Hypothesis: The cause of Lucy's shorter amino acid sequence and potentially nonfunctional ADA enzyme is likely due to a Stop Codon Mutation. This mutation introduces a premature stop codon in the mRNA, causing early termination of the protein synthesis.
Rationale: The normal gene and mRNA lengths paired with a truncated protein sequence align well with the scenario where a premature stop codon is introduced, halting translation prematurely and resulting in a shorter protein product. This would lead to the observed low amino acid count and a nonfunctional ADA enzyme.
Further experiments, such as sequencing Lucy's gene and mRNA, could be conducted to confirm the presence of such a stop codon mutation.

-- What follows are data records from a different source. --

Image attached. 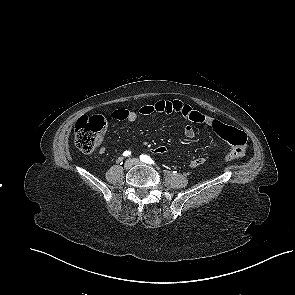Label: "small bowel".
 <instances>
[{
  "label": "small bowel",
  "instance_id": "small-bowel-1",
  "mask_svg": "<svg viewBox=\"0 0 295 295\" xmlns=\"http://www.w3.org/2000/svg\"><path fill=\"white\" fill-rule=\"evenodd\" d=\"M139 113L145 116H149L153 113H161L166 115L177 113L182 115L189 122V124H187L184 128V134L189 139L194 138L196 135L194 124L206 125L210 127L218 135H219L218 126L223 124L219 120L193 109L190 105L180 100H173V101L159 100L152 104L143 105L139 109ZM108 114L112 119L129 121V122H134L138 117V113L136 111L130 110V109H123V108L111 109L109 110ZM99 153L104 154L105 148L101 147L99 149ZM204 163H205V158L202 156H199L192 159L189 163V166L191 168H197L203 165Z\"/></svg>",
  "mask_w": 295,
  "mask_h": 295
}]
</instances>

I hope this detailed analysis helps you understand the reasoning behind identifying the premature stop codon as a likely cause of Lucy's ADA enzyme malfunction.
- The gene length for both the normal range and Lucy is 1,500 base pairs, indicating there's no difference in the gene length.

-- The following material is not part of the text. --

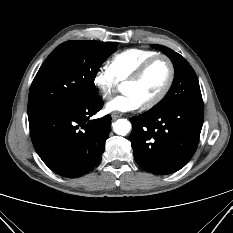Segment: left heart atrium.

- The mRNA length for both the normal range and Lucy is 1,500 nucleic acids, indicating the transcription process (from DNA to mRNA) is likely normal.

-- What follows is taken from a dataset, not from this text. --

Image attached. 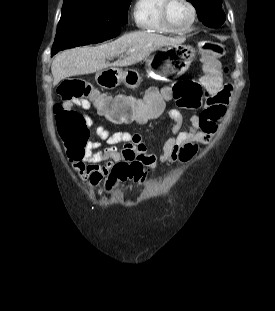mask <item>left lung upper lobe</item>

- The crucial difference is in the amino acid sequence: the normal range shows 500 amino acids, while Lucy's sequence shows only 283 amino acids, which is significantly shorter and categorized as low.
### Hypotheses for the Mutation
1. Active Site Mutation:
- An active site mutation typically affects the function of the enzyme without changing its length significantly. It alters the specific part of the enzyme where the substrate binds, resulting in a nonfunctional enzyme.
- However, Lucy's amino acid sequence is significantly shorter (283 vs. 500), suggesting that the entire protein length is affected, not just a change in its activity site.
2. Stop Codon Mutation:
- A stop codon mutation can introduce a premature stop codon in the mRNA sequence. This would result in the truncated translation of mRNA, producing a shorter and likely nonfunctional protein.
- Given that Lucy's protein is 283 amino acids instead of the normal 500, it seems highly plausible that a premature stop codon is causing early termination of translation, leading to a shorter protein sequence.
3. tRNA Error:
- Errors in tRNA can cause issues with protein synthesis, such as misincorporation of amino acids, but these errors are generally less likely to result in a consistently truncated protein length directly.
- tRNA errors are more likely to cause point mutations or misfolding rather than truncating the entire protein sequence.
### Conclusion and Hypothesis
Based on the data provided:
- The gene and mRNA lengths are normal, so the initial steps of gene expression (transcription) are likely unaffected.
- The significant reduction in amino acids from 500 to 283 strongly indicates a truncation during translation.
Hypothesis: The cause of Lucy's shorter amino acid sequence and potentially nonfunctional ADA enzyme is likely due to a Stop Codon Mutation. This mutation introduces a premature stop codon in the mRNA, causing early termination of the protein synthesis.
Rationale: The normal gene and mRNA lengths paired with a truncated protein sequence align well with the scenario where a premature stop codon is introduced, halting translation prematurely and resulting in a shorter protein product. This would lead to the observed low amino acid count and a nonfunctional ADA enzyme.
Further experiments, such as sequencing Lucy's gene and mRNA, could be conducted to confirm the presence of such a stop codon mutation.
I hope this detailed analysis helps you understand the reasoning behind identifying the premature stop codon as a likely cause of Lucy's ADA enzyme malfunction.